段落功能核心表示——定義翹曲場的數學形式與物理意義。

邏輯角色翹曲場是整個系統的理論基石。選擇對偶四元數而非矩陣線性混合不僅有數學優勢，更有幾何直覺（保持剛性變換的物理合理性）。

論證技巧 / 潛在漏洞明確提及「糖果包裝紙偽影」展示了對替代方案缺陷的深入理解。動態添加節點的策略使系統具有適應性，但節點數量的增長可能影響即時效能的可持續性。

3.2 Non-rigid Fusion — 非剛體融合

The fusion pipeline operates in three stages per frame. First, dense non-rigid ICP alignment estimates the warp field parameters by minimizing the point-to-plane error between the warped canonical model and the live depth map.
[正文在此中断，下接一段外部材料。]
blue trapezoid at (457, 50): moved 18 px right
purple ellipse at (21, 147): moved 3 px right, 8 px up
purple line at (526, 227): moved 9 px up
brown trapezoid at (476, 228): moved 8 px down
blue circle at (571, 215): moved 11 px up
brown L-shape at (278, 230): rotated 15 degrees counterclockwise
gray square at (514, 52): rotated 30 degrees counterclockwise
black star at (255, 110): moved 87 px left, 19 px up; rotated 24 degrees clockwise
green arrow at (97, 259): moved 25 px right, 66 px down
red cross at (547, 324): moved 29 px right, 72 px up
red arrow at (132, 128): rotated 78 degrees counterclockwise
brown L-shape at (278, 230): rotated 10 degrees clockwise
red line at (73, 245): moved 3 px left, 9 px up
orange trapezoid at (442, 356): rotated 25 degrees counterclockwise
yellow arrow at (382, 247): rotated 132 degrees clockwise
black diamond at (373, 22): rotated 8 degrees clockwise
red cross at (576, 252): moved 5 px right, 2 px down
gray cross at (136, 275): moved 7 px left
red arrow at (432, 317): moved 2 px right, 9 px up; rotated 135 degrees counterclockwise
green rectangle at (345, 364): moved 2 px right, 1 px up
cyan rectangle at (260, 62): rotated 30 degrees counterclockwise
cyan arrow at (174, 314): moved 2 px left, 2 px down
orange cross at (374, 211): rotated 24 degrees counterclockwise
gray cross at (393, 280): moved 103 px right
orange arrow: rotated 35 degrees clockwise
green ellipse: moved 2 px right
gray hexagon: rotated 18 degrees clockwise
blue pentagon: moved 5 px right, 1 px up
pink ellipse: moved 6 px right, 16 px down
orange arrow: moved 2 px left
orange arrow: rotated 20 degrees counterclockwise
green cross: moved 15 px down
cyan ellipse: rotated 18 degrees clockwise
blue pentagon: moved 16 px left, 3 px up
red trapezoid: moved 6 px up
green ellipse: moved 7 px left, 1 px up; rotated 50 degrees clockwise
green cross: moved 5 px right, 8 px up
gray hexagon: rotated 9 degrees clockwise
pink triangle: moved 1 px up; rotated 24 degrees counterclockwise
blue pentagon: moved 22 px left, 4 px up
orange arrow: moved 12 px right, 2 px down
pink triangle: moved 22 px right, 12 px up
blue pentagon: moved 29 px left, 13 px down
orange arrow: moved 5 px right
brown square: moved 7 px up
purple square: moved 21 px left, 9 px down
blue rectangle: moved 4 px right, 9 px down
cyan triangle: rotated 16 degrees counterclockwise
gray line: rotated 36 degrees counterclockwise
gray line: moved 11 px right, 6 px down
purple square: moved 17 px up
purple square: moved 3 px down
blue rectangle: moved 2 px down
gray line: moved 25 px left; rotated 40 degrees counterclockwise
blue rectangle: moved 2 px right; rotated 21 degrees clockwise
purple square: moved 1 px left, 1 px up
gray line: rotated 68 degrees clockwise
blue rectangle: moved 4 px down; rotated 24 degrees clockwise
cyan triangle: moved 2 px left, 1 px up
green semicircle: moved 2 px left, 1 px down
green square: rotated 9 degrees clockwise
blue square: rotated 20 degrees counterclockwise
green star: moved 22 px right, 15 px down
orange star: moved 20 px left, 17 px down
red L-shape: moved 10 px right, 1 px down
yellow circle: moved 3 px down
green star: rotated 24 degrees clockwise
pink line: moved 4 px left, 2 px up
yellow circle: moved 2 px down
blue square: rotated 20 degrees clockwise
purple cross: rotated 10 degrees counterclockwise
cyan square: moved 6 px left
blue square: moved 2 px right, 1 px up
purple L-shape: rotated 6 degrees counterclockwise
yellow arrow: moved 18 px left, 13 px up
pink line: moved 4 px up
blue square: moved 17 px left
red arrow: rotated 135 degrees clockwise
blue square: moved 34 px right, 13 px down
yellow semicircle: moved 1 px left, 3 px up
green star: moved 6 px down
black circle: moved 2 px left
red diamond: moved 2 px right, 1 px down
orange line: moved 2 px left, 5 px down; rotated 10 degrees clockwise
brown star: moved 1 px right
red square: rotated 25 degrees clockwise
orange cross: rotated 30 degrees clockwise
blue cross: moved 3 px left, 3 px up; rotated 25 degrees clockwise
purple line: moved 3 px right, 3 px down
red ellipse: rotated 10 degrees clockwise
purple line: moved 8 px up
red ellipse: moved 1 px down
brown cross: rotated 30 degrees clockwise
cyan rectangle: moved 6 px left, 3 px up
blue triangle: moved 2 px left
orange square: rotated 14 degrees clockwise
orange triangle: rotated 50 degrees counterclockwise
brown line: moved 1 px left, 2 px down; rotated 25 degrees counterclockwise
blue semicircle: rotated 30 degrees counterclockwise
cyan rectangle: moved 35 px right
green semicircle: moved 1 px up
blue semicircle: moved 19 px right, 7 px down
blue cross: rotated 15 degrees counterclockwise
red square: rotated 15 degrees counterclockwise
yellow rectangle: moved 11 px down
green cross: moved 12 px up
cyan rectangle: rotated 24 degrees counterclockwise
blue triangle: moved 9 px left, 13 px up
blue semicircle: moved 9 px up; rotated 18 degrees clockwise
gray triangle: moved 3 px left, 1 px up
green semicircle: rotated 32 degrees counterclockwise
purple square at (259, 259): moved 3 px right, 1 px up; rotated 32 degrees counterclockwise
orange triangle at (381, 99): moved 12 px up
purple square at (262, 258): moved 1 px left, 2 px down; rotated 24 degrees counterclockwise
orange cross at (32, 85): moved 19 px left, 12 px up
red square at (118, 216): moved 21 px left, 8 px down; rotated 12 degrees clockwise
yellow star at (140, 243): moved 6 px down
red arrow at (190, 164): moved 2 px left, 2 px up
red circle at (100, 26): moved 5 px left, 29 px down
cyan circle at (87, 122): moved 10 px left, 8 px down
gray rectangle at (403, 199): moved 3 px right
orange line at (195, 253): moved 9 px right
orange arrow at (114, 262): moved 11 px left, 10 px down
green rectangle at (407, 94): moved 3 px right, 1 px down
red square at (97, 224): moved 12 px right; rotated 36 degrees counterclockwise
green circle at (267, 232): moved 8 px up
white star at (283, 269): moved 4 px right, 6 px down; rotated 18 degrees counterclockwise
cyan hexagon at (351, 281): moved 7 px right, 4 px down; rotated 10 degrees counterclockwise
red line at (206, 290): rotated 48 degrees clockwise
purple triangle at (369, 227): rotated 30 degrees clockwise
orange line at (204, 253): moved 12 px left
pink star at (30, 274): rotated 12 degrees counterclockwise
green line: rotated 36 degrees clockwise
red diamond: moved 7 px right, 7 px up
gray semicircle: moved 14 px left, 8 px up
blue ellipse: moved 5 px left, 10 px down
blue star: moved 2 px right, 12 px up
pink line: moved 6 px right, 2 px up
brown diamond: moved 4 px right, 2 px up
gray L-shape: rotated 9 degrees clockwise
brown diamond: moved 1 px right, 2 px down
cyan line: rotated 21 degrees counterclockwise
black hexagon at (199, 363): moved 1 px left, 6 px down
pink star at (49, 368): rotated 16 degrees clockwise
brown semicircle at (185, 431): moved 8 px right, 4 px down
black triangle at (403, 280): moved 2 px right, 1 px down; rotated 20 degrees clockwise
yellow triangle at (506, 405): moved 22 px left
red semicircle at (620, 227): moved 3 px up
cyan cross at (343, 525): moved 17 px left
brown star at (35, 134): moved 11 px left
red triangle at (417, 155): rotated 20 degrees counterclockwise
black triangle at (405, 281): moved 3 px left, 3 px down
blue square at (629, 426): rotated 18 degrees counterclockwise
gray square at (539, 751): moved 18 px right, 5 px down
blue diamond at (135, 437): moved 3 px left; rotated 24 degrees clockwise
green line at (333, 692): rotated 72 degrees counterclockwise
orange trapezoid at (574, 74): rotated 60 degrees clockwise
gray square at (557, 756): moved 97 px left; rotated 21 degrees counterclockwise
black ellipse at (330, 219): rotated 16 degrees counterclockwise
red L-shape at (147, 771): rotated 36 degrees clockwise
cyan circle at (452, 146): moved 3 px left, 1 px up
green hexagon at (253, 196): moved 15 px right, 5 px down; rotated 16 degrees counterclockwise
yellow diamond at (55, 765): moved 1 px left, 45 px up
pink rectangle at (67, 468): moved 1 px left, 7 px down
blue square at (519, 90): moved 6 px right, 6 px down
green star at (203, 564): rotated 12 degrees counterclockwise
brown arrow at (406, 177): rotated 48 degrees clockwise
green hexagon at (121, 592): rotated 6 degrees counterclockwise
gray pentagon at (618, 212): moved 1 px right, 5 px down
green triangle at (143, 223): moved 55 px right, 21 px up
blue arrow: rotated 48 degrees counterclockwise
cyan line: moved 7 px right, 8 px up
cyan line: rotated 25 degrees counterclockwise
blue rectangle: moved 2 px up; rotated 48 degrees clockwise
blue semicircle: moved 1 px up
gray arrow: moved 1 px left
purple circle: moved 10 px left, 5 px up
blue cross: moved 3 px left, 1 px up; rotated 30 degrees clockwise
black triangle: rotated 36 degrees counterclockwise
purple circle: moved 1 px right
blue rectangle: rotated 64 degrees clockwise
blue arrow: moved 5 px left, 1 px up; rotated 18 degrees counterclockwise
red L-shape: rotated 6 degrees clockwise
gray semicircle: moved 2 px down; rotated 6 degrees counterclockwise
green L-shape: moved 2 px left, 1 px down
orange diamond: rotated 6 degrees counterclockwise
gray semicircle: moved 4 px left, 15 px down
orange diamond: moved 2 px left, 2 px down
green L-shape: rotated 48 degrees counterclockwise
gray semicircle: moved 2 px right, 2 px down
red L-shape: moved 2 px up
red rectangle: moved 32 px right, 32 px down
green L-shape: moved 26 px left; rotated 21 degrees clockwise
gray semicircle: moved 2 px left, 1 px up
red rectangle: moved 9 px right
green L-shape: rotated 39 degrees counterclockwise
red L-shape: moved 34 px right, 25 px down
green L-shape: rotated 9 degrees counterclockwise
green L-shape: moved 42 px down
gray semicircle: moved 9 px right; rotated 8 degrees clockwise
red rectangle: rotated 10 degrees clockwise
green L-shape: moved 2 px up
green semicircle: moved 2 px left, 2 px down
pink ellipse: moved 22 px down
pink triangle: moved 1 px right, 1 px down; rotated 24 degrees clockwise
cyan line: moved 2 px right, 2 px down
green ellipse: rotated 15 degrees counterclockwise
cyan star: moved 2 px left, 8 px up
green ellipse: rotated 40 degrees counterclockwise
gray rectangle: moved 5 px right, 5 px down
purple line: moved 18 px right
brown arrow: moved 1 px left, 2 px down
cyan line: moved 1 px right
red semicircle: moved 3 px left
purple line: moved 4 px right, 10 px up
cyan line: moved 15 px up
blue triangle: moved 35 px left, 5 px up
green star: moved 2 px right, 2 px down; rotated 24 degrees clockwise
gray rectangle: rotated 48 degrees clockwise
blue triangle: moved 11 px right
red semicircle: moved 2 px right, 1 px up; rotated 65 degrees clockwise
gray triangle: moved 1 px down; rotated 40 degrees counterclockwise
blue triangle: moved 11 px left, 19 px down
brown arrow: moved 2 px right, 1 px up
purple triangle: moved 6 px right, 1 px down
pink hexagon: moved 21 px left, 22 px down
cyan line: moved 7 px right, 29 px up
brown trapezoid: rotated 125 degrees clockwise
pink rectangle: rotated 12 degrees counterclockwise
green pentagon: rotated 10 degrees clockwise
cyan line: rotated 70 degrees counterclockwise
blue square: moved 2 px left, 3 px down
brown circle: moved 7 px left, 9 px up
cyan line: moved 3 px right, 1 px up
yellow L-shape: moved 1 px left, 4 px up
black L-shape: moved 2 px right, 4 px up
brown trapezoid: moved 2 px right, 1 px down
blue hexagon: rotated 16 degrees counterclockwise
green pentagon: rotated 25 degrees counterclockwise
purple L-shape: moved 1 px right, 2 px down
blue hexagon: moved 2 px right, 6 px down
This is solved using a GPU-parallelized Gauss-Newton optimization with a data term, regularization term (as-rigid-as-possible), and Tikhonov damping. Second, the estimated warp field is applied inversely to warp the live depth map into the canonical frame. Third, the warped data is integrated into the TSDF volume using standard volumetric fusion. This three-stage pipeline enables progressive accumulation of surface detail from a non-rigidly moving scene, just as KinectFusion does for rigid scenes.

融合管線每幀分三個階段運作。首先，稠密非剛體 ICP 對齊透過最小化翹曲後的正則模型與即時深度圖之間的點到面誤差來估計翹曲場參數。這使用 GPU 平行化的高斯-牛頓最佳化求解，包含資料項、正則化項（盡可能剛體）與 Tikhonov 阻尼。其次，將估計的翹曲場反向應用，將即時深度圖翹曲至正則幀。第三，將翹曲後的資料使用標準體積融合整合至 TSDF 體積中。此三階段管線使得從非剛體運動場景中逐步累積表面細節成為可能，正如 KinectFusion 對剛體場景所做的那樣。

段落功能管線細節——詳述三階段融合流程的每一步。

邏輯角色將 KinectFusion 的剛體融合管線優雅地擴展至非剛體：對齊 -> 逆翹曲 -> 融合。三個階段各自承擔明確的責任，使系統設計清晰可理解。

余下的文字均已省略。